Hope someone can answer these questions as I would really like to fully understand this circuit before I go any further. Look forward to replys.
 

AnalogKid

Joined Aug 1, 2013
8,700
Hi all, have been looking at the circuit for fridge alarm again, its the first one the analogkid drew up, post 36 if anyone's interested. Anyway got a few more questions about the circuit that I was hoping you knowledgeable people could answer.
What is the need for R2 at 1.0Mohm and D3? As I understand when doors open 11 goes high through the diode D3 and charges C2 at 33micro farad's, this I assume sends pin 1 high after about 30sec which sounds alarm.
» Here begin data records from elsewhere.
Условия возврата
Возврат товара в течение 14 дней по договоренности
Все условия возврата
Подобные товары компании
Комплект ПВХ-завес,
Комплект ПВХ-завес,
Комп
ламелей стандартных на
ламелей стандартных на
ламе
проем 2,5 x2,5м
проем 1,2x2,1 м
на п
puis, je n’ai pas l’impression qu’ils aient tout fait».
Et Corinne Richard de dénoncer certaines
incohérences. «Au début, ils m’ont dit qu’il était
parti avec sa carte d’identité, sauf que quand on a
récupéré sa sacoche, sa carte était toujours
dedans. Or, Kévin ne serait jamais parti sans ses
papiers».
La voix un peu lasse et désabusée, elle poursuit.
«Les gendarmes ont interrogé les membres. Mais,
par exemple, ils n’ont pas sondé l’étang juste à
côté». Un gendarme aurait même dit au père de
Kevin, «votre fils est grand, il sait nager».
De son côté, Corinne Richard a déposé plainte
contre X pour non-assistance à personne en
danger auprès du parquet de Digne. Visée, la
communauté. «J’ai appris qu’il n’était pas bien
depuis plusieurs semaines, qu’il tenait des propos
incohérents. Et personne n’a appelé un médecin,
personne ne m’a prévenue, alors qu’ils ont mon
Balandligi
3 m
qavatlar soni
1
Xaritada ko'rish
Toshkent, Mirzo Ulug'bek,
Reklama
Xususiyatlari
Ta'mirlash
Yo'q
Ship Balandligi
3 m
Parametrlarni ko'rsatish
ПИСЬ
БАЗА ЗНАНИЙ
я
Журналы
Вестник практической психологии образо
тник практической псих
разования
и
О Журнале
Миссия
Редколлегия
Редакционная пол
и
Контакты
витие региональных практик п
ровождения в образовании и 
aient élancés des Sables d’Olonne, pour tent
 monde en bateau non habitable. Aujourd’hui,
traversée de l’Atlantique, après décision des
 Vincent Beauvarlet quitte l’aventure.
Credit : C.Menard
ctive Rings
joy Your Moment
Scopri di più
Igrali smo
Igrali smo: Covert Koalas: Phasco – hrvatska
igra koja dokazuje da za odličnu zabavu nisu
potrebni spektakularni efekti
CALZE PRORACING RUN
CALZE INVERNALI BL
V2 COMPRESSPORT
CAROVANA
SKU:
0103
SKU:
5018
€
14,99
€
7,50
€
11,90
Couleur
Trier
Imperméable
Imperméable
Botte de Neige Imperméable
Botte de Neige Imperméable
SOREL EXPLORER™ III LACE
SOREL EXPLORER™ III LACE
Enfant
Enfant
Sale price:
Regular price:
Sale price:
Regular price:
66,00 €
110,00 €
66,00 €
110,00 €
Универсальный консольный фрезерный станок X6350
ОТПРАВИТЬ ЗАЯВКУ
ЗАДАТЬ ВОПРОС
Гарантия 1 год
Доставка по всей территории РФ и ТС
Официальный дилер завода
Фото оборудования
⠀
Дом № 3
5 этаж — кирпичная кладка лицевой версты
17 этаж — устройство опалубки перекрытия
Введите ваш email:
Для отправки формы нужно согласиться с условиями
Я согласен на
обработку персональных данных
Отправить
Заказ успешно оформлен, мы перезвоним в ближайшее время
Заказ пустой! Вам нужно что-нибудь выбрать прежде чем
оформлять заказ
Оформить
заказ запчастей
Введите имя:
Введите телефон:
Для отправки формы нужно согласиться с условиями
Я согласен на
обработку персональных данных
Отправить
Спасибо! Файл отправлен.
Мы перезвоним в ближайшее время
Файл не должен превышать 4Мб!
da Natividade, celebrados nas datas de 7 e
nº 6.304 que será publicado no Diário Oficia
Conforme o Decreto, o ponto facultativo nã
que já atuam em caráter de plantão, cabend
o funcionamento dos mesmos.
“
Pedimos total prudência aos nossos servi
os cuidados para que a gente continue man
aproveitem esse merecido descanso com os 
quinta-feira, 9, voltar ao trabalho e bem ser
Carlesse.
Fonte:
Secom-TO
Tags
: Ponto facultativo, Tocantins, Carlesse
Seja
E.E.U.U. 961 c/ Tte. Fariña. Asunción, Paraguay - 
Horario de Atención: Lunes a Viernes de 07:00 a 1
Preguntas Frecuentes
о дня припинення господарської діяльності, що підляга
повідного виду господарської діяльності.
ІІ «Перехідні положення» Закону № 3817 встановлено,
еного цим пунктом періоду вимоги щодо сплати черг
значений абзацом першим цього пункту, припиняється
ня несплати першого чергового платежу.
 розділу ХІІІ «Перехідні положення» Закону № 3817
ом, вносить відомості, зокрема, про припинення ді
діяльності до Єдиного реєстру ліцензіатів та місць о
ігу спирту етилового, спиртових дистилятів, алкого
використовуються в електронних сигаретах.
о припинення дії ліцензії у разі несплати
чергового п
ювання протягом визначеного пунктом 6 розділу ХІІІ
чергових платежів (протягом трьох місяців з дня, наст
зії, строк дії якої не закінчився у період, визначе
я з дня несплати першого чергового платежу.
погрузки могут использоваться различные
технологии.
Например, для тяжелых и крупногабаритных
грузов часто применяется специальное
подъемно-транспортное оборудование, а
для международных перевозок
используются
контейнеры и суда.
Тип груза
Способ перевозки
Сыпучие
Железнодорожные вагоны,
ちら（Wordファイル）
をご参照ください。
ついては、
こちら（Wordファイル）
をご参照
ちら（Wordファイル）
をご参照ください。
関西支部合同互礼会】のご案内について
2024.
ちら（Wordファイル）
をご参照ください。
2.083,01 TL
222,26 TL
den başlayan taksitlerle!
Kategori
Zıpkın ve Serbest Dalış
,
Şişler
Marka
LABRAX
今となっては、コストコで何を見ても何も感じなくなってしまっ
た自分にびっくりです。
When doors are closed 11 goes low and can sink current to ground, therefore C2 is discharged, is D3 there to protect the IC, and why is R2 there, it's not in series with cap so how can it affect timing?
R2 is in series with the turn-on-delay timing capacitor C2 and Vcc. It is what charges up C2. The diode does not charge up the capacitor because it is reverse biased when the fridge door opens. The diode acts as a switch. When the doors are closed, pin 11 is low and D3 cathode is near GND. This holds the voltage across the cap at around 0.6 V, low enough to be seen as a logic 0 by pin 1. When a door opens, pin 11 goes high. Now D3 is reverse biased because the anode still is at 0.6 V but the cathode is near Vcc. This allows C2 to charge up toward Vcc through R2.
When pin 1 and 2 go high, 3 obviously goes low along with pin 5 an 6, this then allows pin 4 to go high which charges C3 and activates the buzzer. Does the oscillation occur when C3 charges fully causing the cap to change polarity and send pin 2 high again. Basically is the oscillation created by pin 4 and 2 going high and low through C3 charging and discharging?
Yes. To be clear, charging/discharging C3 and activating/deactivating the buzzer are two separate, unrelated actions, both caused by pin 4 going high.
The cap C1 is for decoupling, i think, is this to protect the buzzer from the 1hz signal that has been created?
No. It is primarily there to assure that U1 sees a very low AC impedance from Vdd to Vss, which is required for proper chip operation. If it is protecting anything, it is protecting U1 from electrical noise generated by the buzzer, not the other way around.
Also I'm going to order caps to suit circuit, only have small value ceramics, will multilayer ceramics suit C1 and C3?
Yes.

ak
 

Thread Starter

Copey84

Joined Jul 27, 2015
198
Thanks ak, is R2 then constantly pulling current to ground through D3 and pin 11 when doors are closed, then when they open 11 goes high switching diode, this then breaks path to ground so cap charges through R2, which sends pin 1 high around 30sec?
 

AnalogKid

Joined Aug 1, 2013
8,700
Thanks ak, is R2 then constantly pulling current to ground through D3 and pin 11 when doors are closed, then when they open 11 goes high switching diode, this then breaks path to ground so cap charges through R2, which sends pin 1 high around 30sec?
Yes, although the correct term is that R2 is constant sourcing current. Note that this current is less than 4.5 uA worst case.